⟨
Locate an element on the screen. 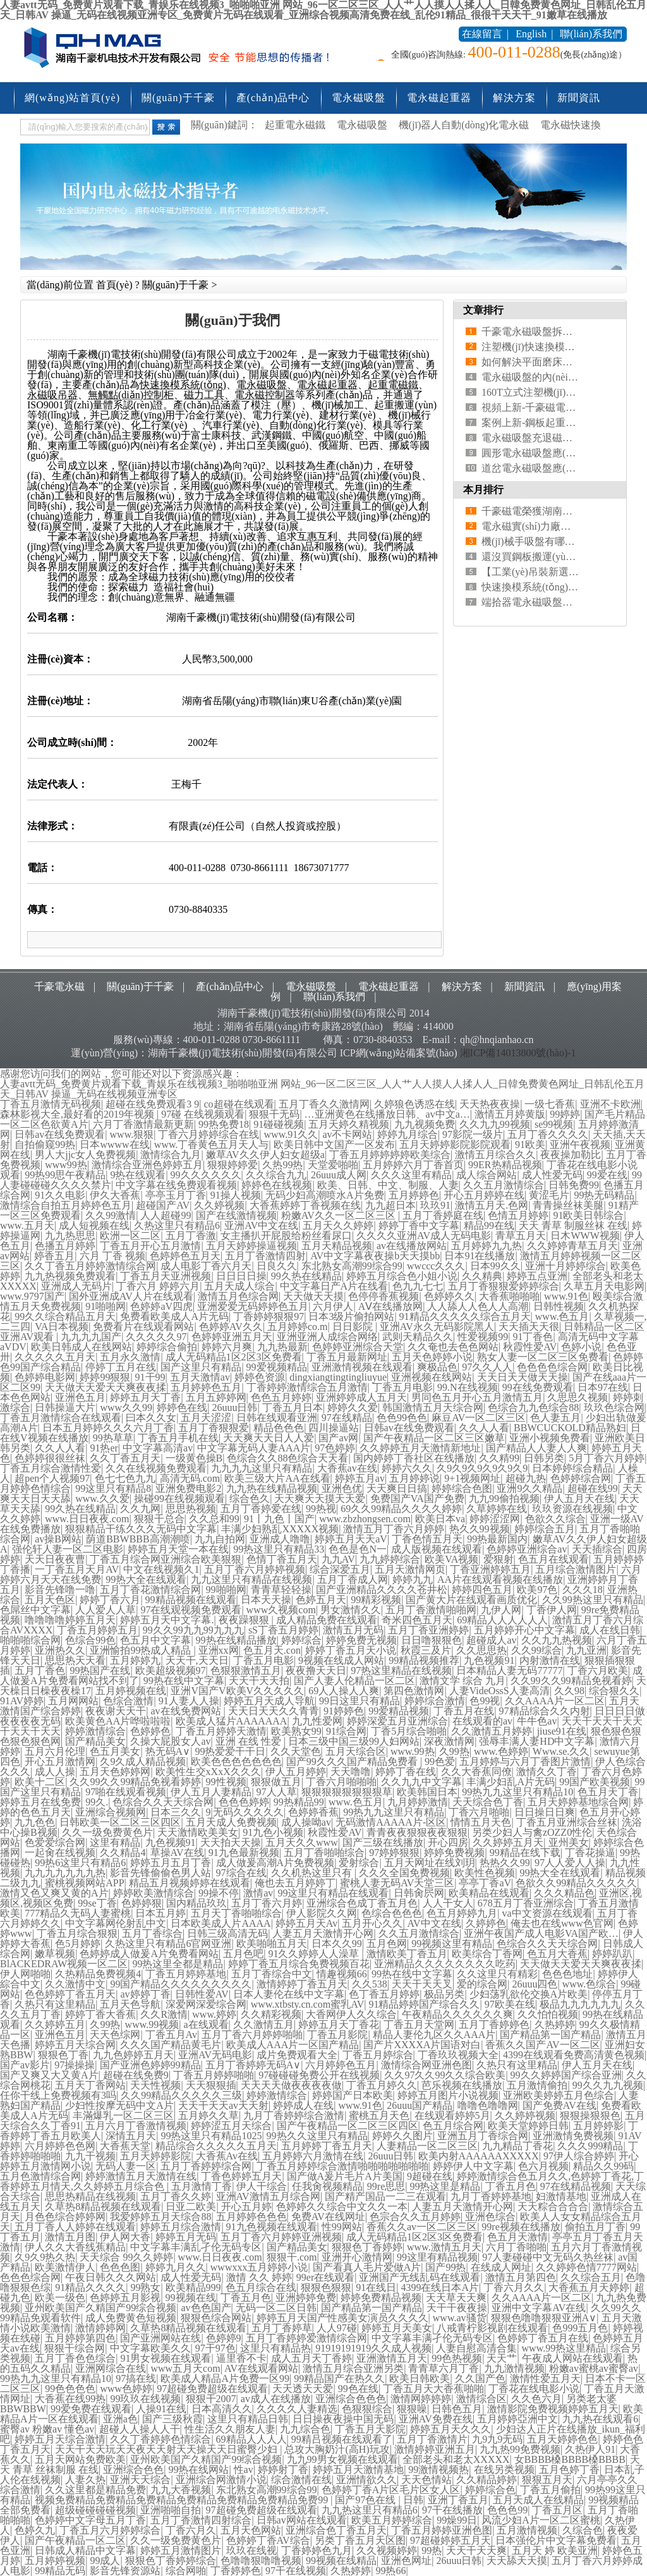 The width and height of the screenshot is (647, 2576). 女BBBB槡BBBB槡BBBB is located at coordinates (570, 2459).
⟩
⟨
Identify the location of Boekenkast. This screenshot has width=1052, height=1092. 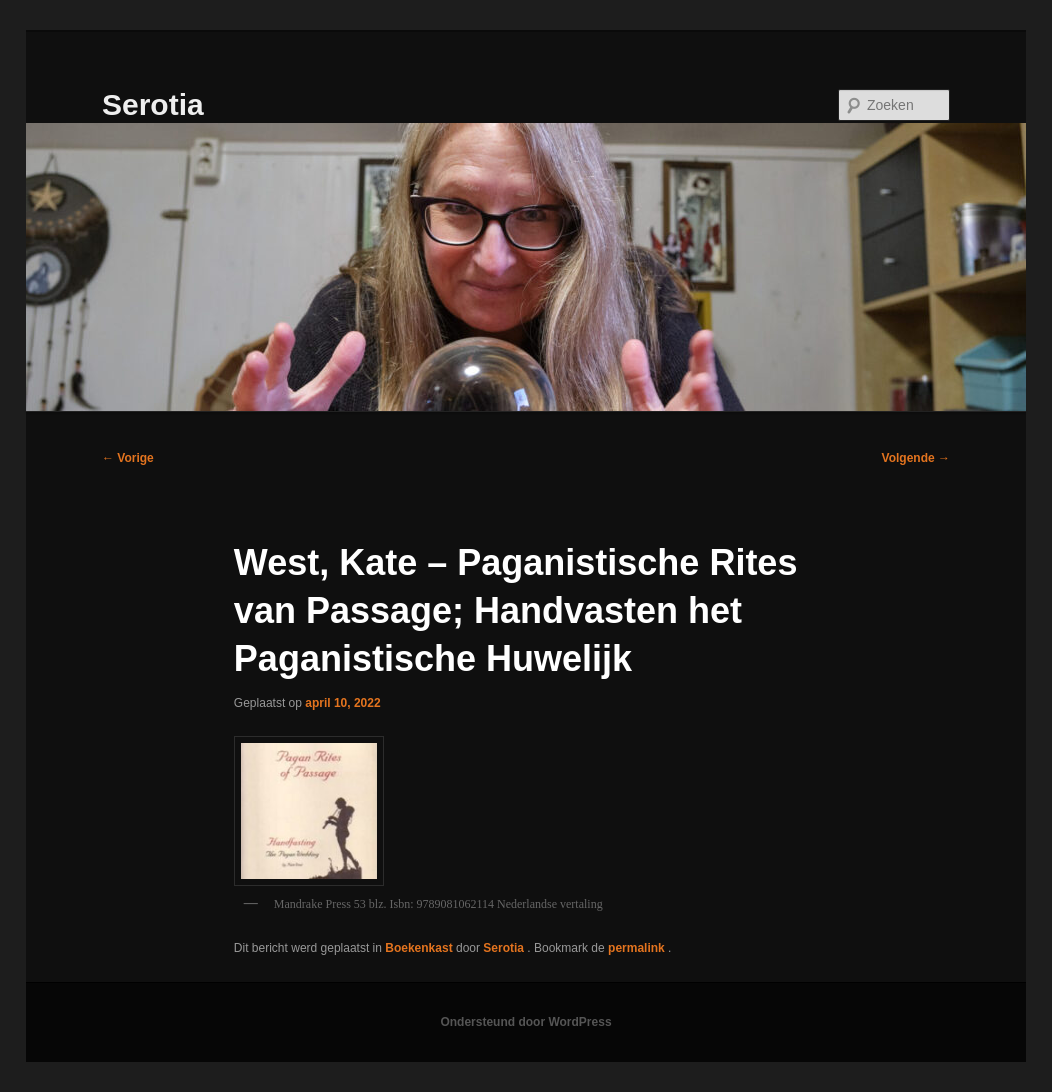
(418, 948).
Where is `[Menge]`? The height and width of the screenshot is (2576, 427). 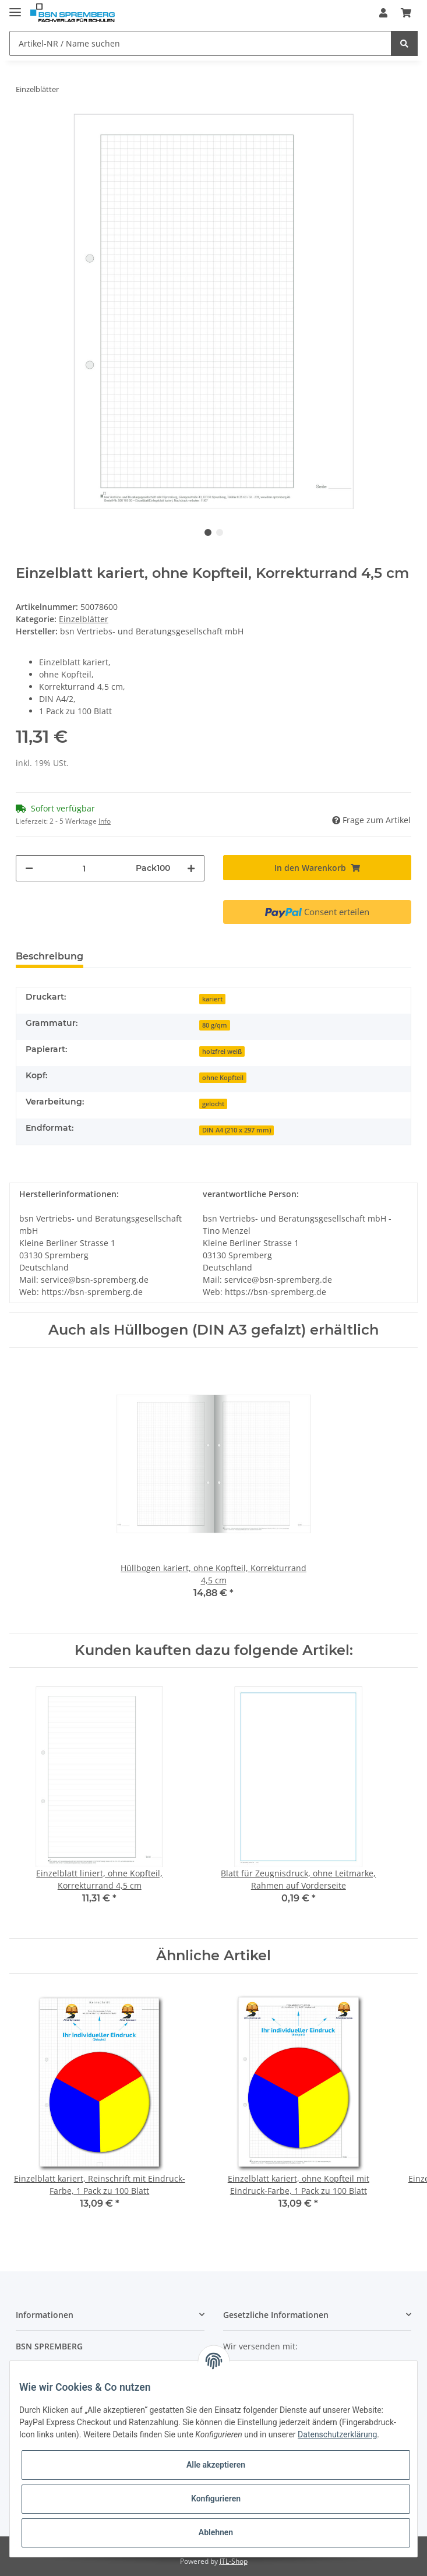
⟩
⟨
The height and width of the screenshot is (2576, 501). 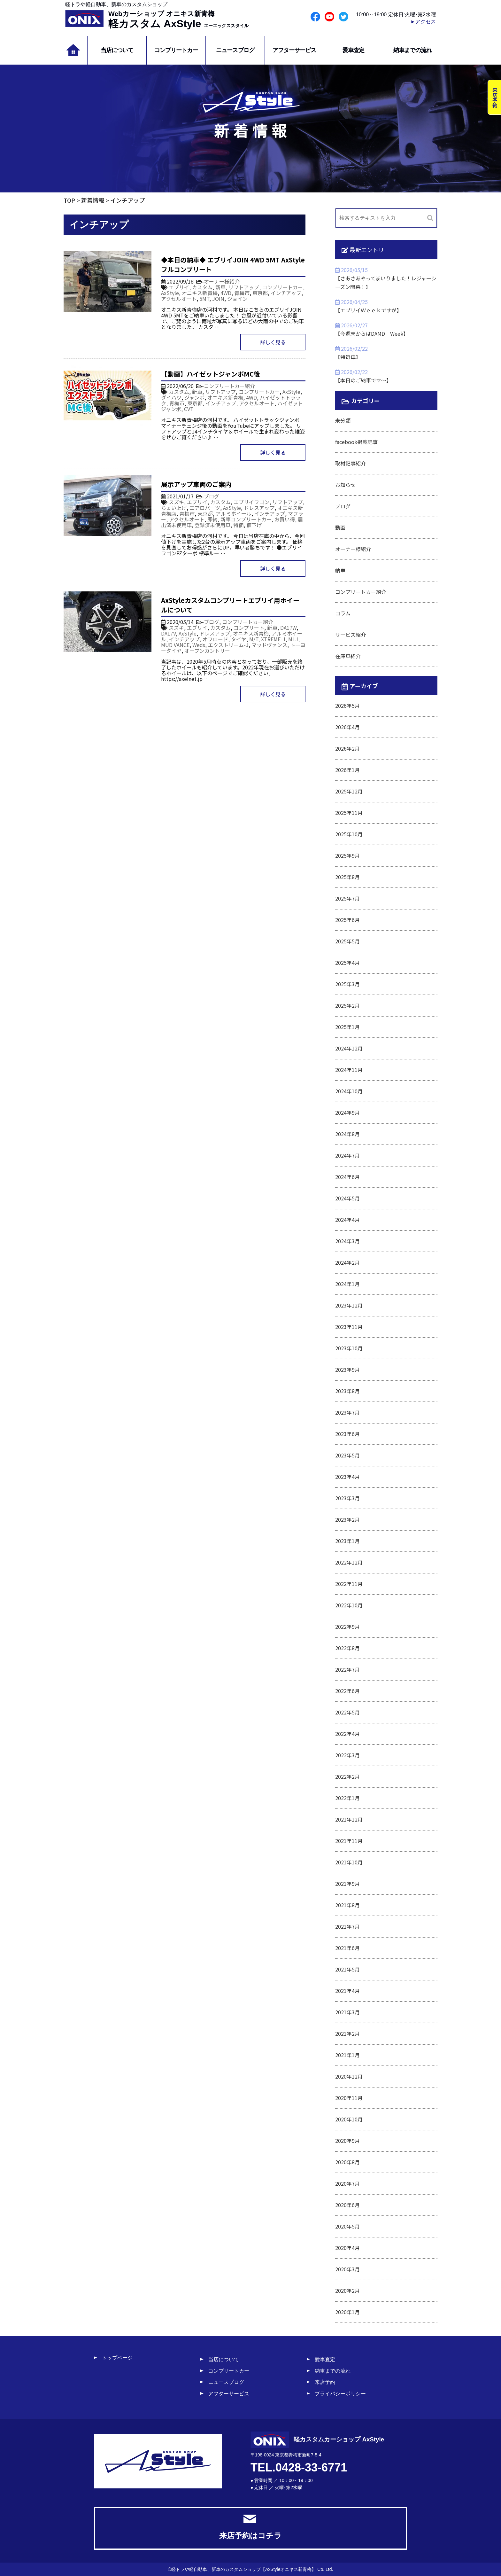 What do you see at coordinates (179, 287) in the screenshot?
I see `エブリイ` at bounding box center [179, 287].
⟩
Your objective: All pictures are to be skipped. Output, word for word, the lines in the data above starting at the line containing "Identify the location" and ending at the line containing "is (2576, 427).".

Output for this exercise:
Identify the location of Boekenkast. This screenshot has width=1052, height=1092. 
(418, 948).
Where is `[Menge]`? The height and width of the screenshot is (2576, 427). 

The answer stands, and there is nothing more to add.